Lusin’s Theorem and Egorov’s Theorem

Lusin’s Theorem and Egorov’s Theorem are the second and third of Littlewood’s famous Three Principles.

There are many variations and generalisations, the most basic of which I think are found in Royden’s book.

Lusin’s Theorem:

Informally, “every measurable function is nearly continuous.”
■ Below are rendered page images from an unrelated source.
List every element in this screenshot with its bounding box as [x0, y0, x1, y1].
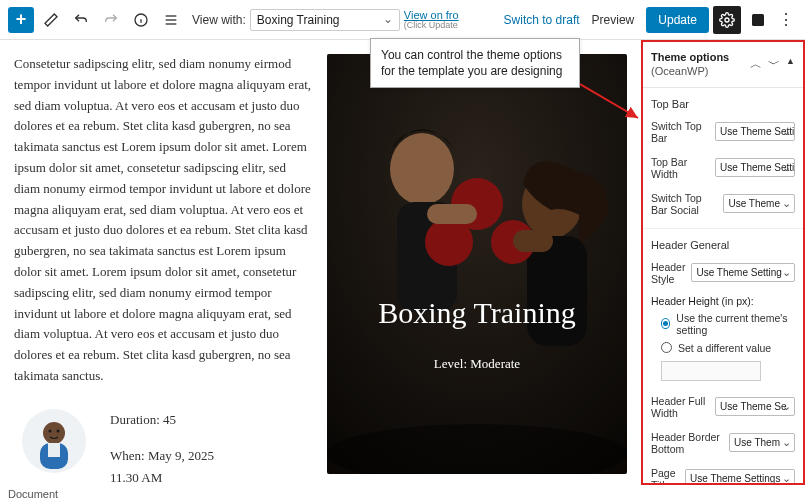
hero-block[interactable]: Boxing Training Level: Moderate: [327, 54, 627, 474]
topbar-social-label: Switch Top Bar Social: [651, 192, 717, 216]
panel-subtitle: (OceanWP): [651, 65, 708, 77]
radio-use-theme[interactable]: Use the current theme's setting: [643, 309, 803, 339]
collapse-icon[interactable]: ▲: [786, 56, 795, 73]
hero-title[interactable]: Boxing Training: [378, 296, 576, 330]
switch-to-draft-button[interactable]: Switch to draft: [504, 13, 580, 27]
svg-point-13: [57, 429, 60, 432]
header-fullwidth-label: Header Full Width: [651, 395, 709, 419]
header-border-select[interactable]: Use Them: [729, 433, 795, 452]
svg-point-9: [43, 422, 65, 444]
svg-point-12: [49, 429, 52, 432]
edit-mode-icon[interactable]: [38, 7, 64, 33]
header-height-label: Header Height (in px):: [643, 291, 803, 309]
page-title-label: Page Title: [651, 467, 679, 485]
info-icon[interactable]: [128, 7, 154, 33]
chevron-down-icon[interactable]: ﹀: [768, 56, 780, 73]
body-paragraph[interactable]: Consetetur sadipscing elitr, sed diam no…: [14, 54, 313, 387]
svg-rect-7: [752, 14, 764, 26]
header-height-input[interactable]: [661, 361, 761, 381]
switch-topbar-label: Switch Top Bar: [651, 120, 709, 144]
undo-icon[interactable]: [68, 7, 94, 33]
avatar: [22, 409, 86, 473]
outline-icon[interactable]: [158, 7, 184, 33]
group-topbar-title: Top Bar: [643, 88, 803, 114]
chevron-up-icon[interactable]: ︿: [750, 56, 762, 73]
annotation-callout: You can control the theme options for th…: [370, 38, 580, 88]
svg-rect-11: [48, 443, 60, 457]
group-header-title: Header General: [643, 229, 803, 255]
theme-options-panel: Theme options (OceanWP) ︿ ﹀ ▲ Top Bar Sw…: [641, 40, 805, 485]
view-on-frontend-link[interactable]: View on fro: [404, 9, 459, 21]
header-border-label: Header Border Bottom: [651, 431, 723, 455]
duration-text: Duration: 45: [110, 409, 214, 431]
page-title-select[interactable]: Use Theme Settings: [685, 469, 795, 485]
panel-title: Theme options: [651, 51, 729, 63]
header-style-label: Header Style: [651, 261, 685, 285]
oceanwp-icon[interactable]: [745, 7, 771, 33]
hero-level[interactable]: Level: Moderate: [434, 356, 520, 372]
update-button[interactable]: Update: [646, 7, 709, 33]
click-update-hint: (Click Update: [404, 21, 459, 31]
redo-icon[interactable]: [98, 7, 124, 33]
topbar-width-select[interactable]: Use Theme Settin: [715, 158, 795, 177]
header-fullwidth-select[interactable]: Use Theme Se: [715, 397, 795, 416]
view-with-label: View with:: [192, 13, 246, 27]
settings-icon[interactable]: [713, 6, 741, 34]
switch-topbar-select[interactable]: Use Theme Settin: [715, 122, 795, 141]
add-block-button[interactable]: +: [8, 7, 34, 33]
when-time-text: 11.30 AM: [110, 467, 214, 485]
template-select[interactable]: Boxing Training: [250, 9, 400, 31]
radio-set-value[interactable]: Set a different value: [643, 339, 803, 357]
preview-button[interactable]: Preview: [584, 13, 643, 27]
topbar-width-label: Top Bar Width: [651, 156, 709, 180]
more-options-icon[interactable]: ⋮: [775, 10, 797, 29]
topbar-social-select[interactable]: Use Theme: [723, 194, 795, 213]
when-date-text: When: May 9, 2025: [110, 445, 214, 467]
svg-point-6: [725, 18, 729, 22]
header-style-select[interactable]: Use Theme Setting: [691, 263, 795, 282]
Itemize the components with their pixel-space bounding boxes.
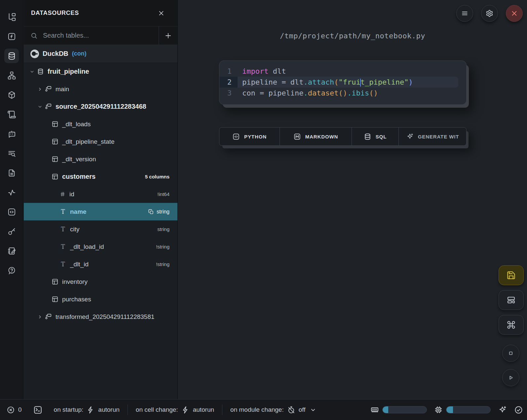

(Royden) Let $f$ be a real-valued measurable function on $E$ . Then for each $\epsilon>0$ , there is a continuous function $g$ on $\mathbb{R}$ and a closed set $F\subseteq E$ for which $\displaystyle f=g\ \text{on}\ F\ \text{and}\ m(E\setminus F)<\epsilon.$

Egorov’s Theorem

Informally, “every convergent sequence of functions is nearly uniformly convergent.”

(Royden) Assume $m(E)<\infty$ . Let $\{f_n\}$ be a sequence of measurable functions on $E$ that converges pointwise on $E$ to the real-valued function $f$ .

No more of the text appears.